袴田さんの再審開始確定はよかった。でもよくない。こんなに長い間、心身を拘束して、身の回りの人の生活だって変えて、もう想像を絶する。姉の袴田ひで子さんももう90歳。お二人が生きておられたのは本当によかったと思う。人が人を裁きコミュニケーションの場を奪い尊厳を奪う。簡単にできてしまう。本当に恐ろしいことだと思う。世田谷事件の遺族である入江杏さんは未解決殺人事件の遺族として時効撤廃とともに冤罪防止を願っていたのでほっとしたとツイートしていらした。この事件のことも忘れることができない。あの辺は土地勘があるからなおさらだった。高橋ユキ『つけびの村 山口連続殺人放火事件を追う』をまた手に取りそうだ。人の心なさ、恐ろしさ。尊厳ってなんだろう。尊厳を傷つけられたときに生じる仄暗かったりドロドロした重たい闇のような感情、理不尽に晒され消耗しながら冷たく残酷な鬼と化していくこころ、知らない人はいないだろう。そんなものは自分にはないとしれっと軽薄に過ごしている人もたくさんいるだろうけれど。それが心なさ、恐ろしさというものだよ、とそれらを投影された人が感じ、支えのなかでこなしていければいいが。

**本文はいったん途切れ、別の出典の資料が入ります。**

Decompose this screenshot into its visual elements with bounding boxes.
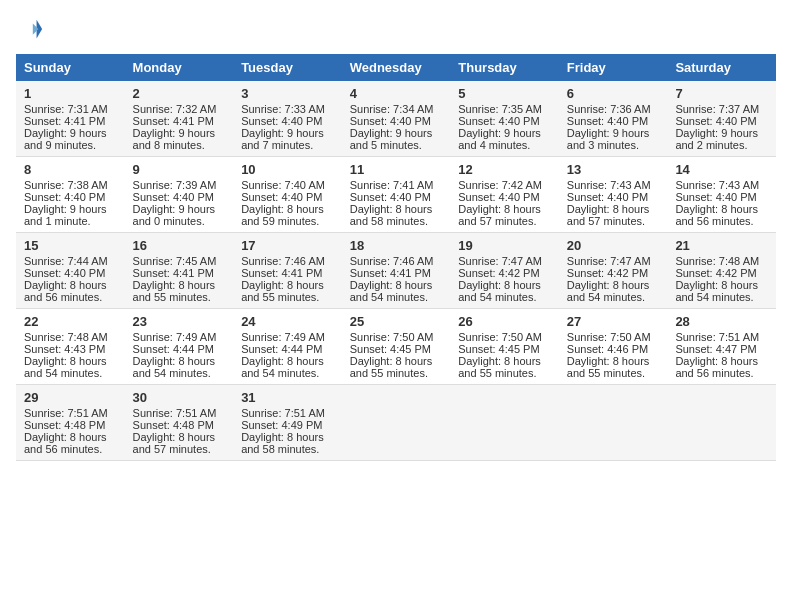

毎日毎日本当にひどいことがたくさん起きている。でもそれだけではない。袴田さんを支え続けた人たちの涙、笑顔。どれだけの想いを抱えてきたのだろうか。全く想像がつかない。この複雑で残酷な毎日を生き続けていくことの困難を否認しなければ訪れるかもしれない希望を身をもって教えてくれる人たちに少しでも早く穏やかな日々が訪れますように。こう書くだけで本当にそれを穏やかといっていいのか、あまりにひどくないか、という気持ちに再び覆われるが、彼らがそう感じられるならそうなんだから何も知らない他人が再びそこに侵入するようなことはあってはいけないのだろう。
今日の東京は曇りみたい。明日は早くも花散らしの雨らしい。毎年そうだ。日々が過ぎる。季節が巡る。さまざまな人とさまざまなことに思いをめぐらせながら今日も一日。みなさんもどうぞご無事で。